ZTBus: A Large Dataset of Time-Resolved City Bus Driving Missions

Abstract

This paper presents the Zurich Transit Bus (ZTBus) dataset, which consists of data recorded during driving missions of electric city buses in Zurich, Switzerland. The data was collected over several years on two trolley buses as part of multiple research projects. It involves more than a thousand missions across all seasons, each mission usually covering a full day of operation. The ZTBus dataset contains detailed information on the vehicle’s power demand, propulsion system, odometry, global position, ambient temperature, door openings, number of passengers, dispatch patterns within the public transportation network, etc. All signals are synchronized in time and include an absolute timestamp in tabular form. The dataset can be used as a foundation for a variety of studies and analyses. For example, the data can serve as a basis for simulations to estimate the performance of different public transit vehicle types, or to evaluate and optimize control strategies of hybrid electric vehicles. Furthermore, numerous influencing factors on vehicle operation, such as traffic, passenger volume, etc., can be analyzed in detail.

Background & Summary

Public transportation is an effective solution for reducing traffic in growing cities. It significantly reduces the number of vehicles on the road, resulting in less congestion, shorter travel times, minimal ecological footprint, and reduced overall energy consumption. In the near future, the need for such efficient urban transportation systems is likely to increase, as an estimated two-thirds of the world’s population is expected to live in cities by 2050¹.

In this context, detailed driving and operational data are of great value to assist cities and transportation operators in making informed decisions on the vehicles’ ideal propulsion technology and charging strategy for the respective public transportation network. Furthermore, for the development and tuning of intelligent vehicle state estimation algorithms or energy management strategies, time-resolved data of the traction system is necessary for both the vehicle manufacturers and the research community. While there are publicly available datasets describing urban traffic conditions and human mobility^2,3,4, as well as time-series data of personal cars^5,6,7 or taxis⁸, publicly available time-series data of urban transit buses is lacking.

The goal of this publication is to fill this gap by presenting the ZTBus dataset⁹, which is composed of data recorded throughout the course of the projects «SwissTrolley plus»¹⁰ and ISOTHERM¹¹, both of which were collaborations between industry partners and public research institutions and were financially supported by the Swiss Federal Office of Energy (SFOE). The dataset covers more than a thousand driving missions of two trolley buses that were in operation between April 2019 and December 2022. It consists of detailed time series that represent the power demand, propulsion system, odometry, global position, ambient temperature, door openings, number of passengers, and the dispatch patterns within the public transportation network of the two vehicles. The time series are provided in a synchronized form and are sampled every second. Aggregated quantities for each of the missions are provided in a metadata table. A schematic overview of the data acquisition and curation procedure, which is explained in greater detail below, is shown in Fig. 1. Figure 2 presents the full extent of the dataset.

Fig. 1

Data acquisition and curation. Signals from three different sources, i.e., the vehicle control unit (VCU), the global navigation satellite system (GNSS) antenna, and the passenger counting system, are used in the definition of the driving missions. Various filtering steps are added to reject erroneous and unrepresentative data. Finally, time synchronization and sampling are performed to present the data in a tabular format.

Fig. 2

Visualization of the extent of the ZTBus dataset⁹, which includes a total of 1409 driving missions over the period of over 3.5 years between April 2019 and December 2022.

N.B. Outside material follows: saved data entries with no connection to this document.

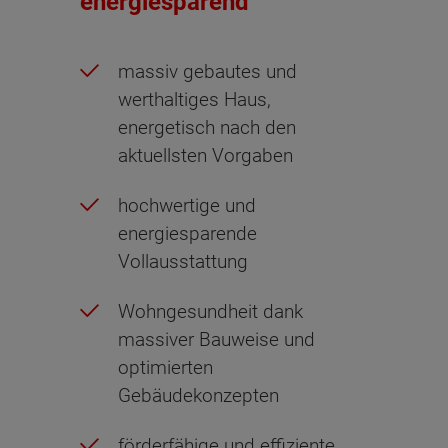
energiesparend
massiv gebautes und
werthaltiges Haus,
energetisch nach den
aktuellsten Vorgaben
hochwertige und
energiesparende
Vollausstattung
Wohngesundheit dank
massiver Bauweise und
optimierten
Gebäudekonzepten
förderfähige und effiziente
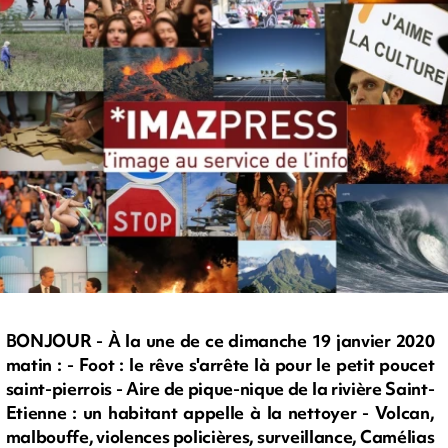
BONJOUR - À la une de ce dimanche 19 janvier 2020
matin : - Foot : le rêve s'arrête là pour le petit poucet
saint-pierrois - Aire de pique-nique de la rivière Saint-
Etienne : un habitant appelle à la nettoyer - Volcan,
malbouffe, violences policières, surveillance, Camélias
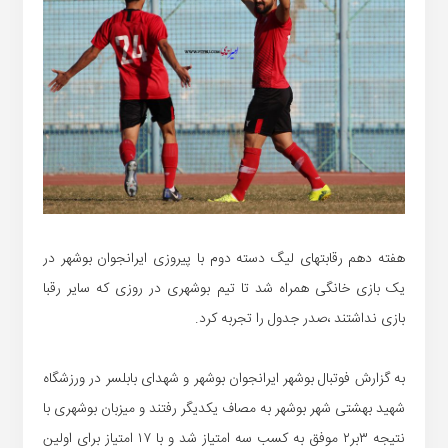
هفته دهم رقابتهای لیگ دسته دوم با پیروزی ایرانجوان بوشهر در
یک بازی خانگی همراه شد تا تیم بوشهری در روزی که سایر رقبا
بازی نداشتند ،صدر جدول را تجربه کرد.
به گزارش فوتبال بوشهر ایرانجوان بوشهر و شهدای بابلسر در ورزشگاه
شهید بهشتی شهر بوشهر به مصاف یکدیگر رفتند و میزبان بوشهری با
نتیجه ۳بر۲ موفق به کسب سه امتیاز شد و با ۱۷ امتیاز برای اولین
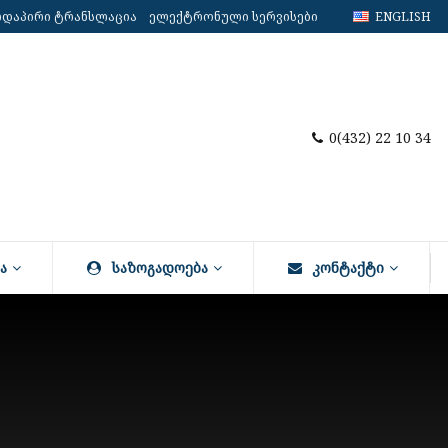
რდაპირი ტრანსლაცია
ელექტრონული სერვისები
ENGLISH
0(432) 22 10 34
Ა
ᲡᲐᲖᲝᲒᲐᲓᲝᲔᲑᲐ
ᲙᲝᲜᲢᲐᲥᲢᲘ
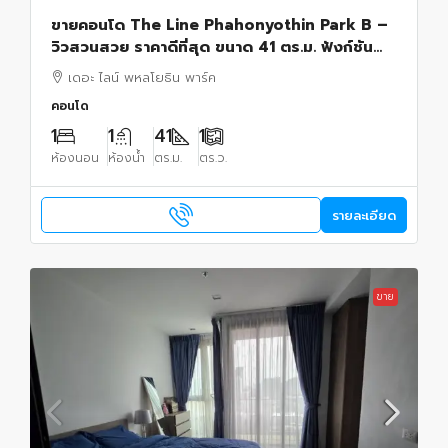
ขายคอนโด The Line Phahonyothin Park B –
วิวสวนสวย ราคาดีที่สุด ขนาด 41 ตร.ม. ฟังก์ชัน
ลงตัว ใช้สอยพื้นที่ได้เต็มที่1 ห้องนอน 1 ห้องน้ำ
เดอะ ไลน์ พหลโยธิน พาร์ค
คอนโด
1
1
41
1
ห้องนอน
ห้องน้ำ
ตร.ม.
ตร.ว.
รายละเอียด
ขาย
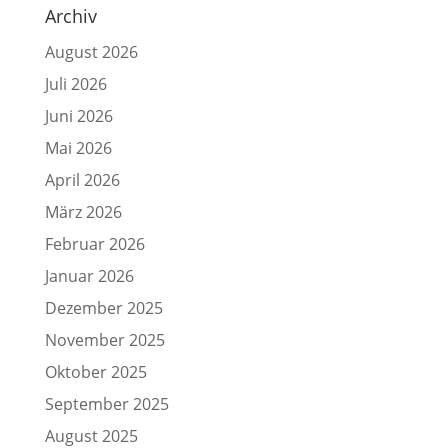
Archiv
August 2026
Juli 2026
Juni 2026
Mai 2026
April 2026
März 2026
Februar 2026
Januar 2026
Dezember 2025
November 2025
Oktober 2025
September 2025
August 2025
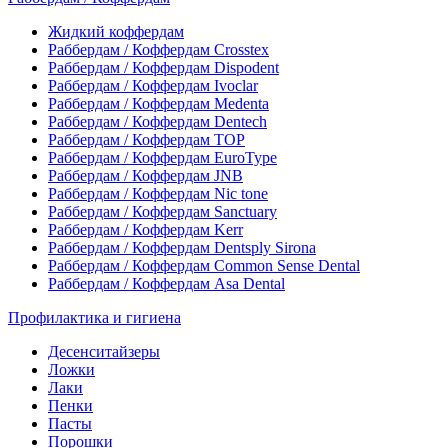
Жидкий коффердам
Раббердам / Коффердам Crosstex
Раббердам / Коффердам Dispodent
Раббердам / Коффердам Ivoclar
Раббердам / Коффердам Medenta
Раббердам / Коффердам Dentech
Раббердам / Коффердам ТОР
Раббердам / Коффердам EuroType
Раббердам / Коффердам JNB
Раббердам / Коффердам Nic tone
Раббердам / Коффердам Sanctuary
Раббердам / Коффердам Kerr
Раббердам / Коффердам Dentsply Sirona
Раббердам / Коффердам Common Sense Dental
Раббердам / Коффердам Asa Dental
Профилактика и гигиена
Десенситайзеры
Ложки
Лаки
Пенки
Пасты
Порошки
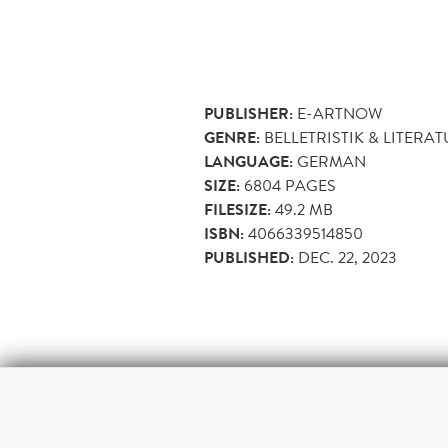
PUBLISHER:
E-ARTNOW
GENRE:
BELLETRISTIK & LITERA
LANGUAGE:
GERMAN
SIZE:
6804
PAGES
FILESIZE:
49.2 MB
ISBN:
4066339514850
PUBLISHED:
DEC. 22, 2023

This data offers the potential to be used in a broad variety of fields. For example, the time-resolved global navigation satellite system (GNSS) data can be combined with odometry signals, such as the wheel speeds and the steering angle, and processed using sensor fusion approaches. Such algorithms can significantly improve the raw pose estimates provided by the GNSS sensor, and facilitate the use of dead reckoning approaches in case of momentary signal outage. Additionally, the large amount of data on a set of given routes is suitable for the examination of algorithms for trajectory filtering and map matching in machine learning contexts.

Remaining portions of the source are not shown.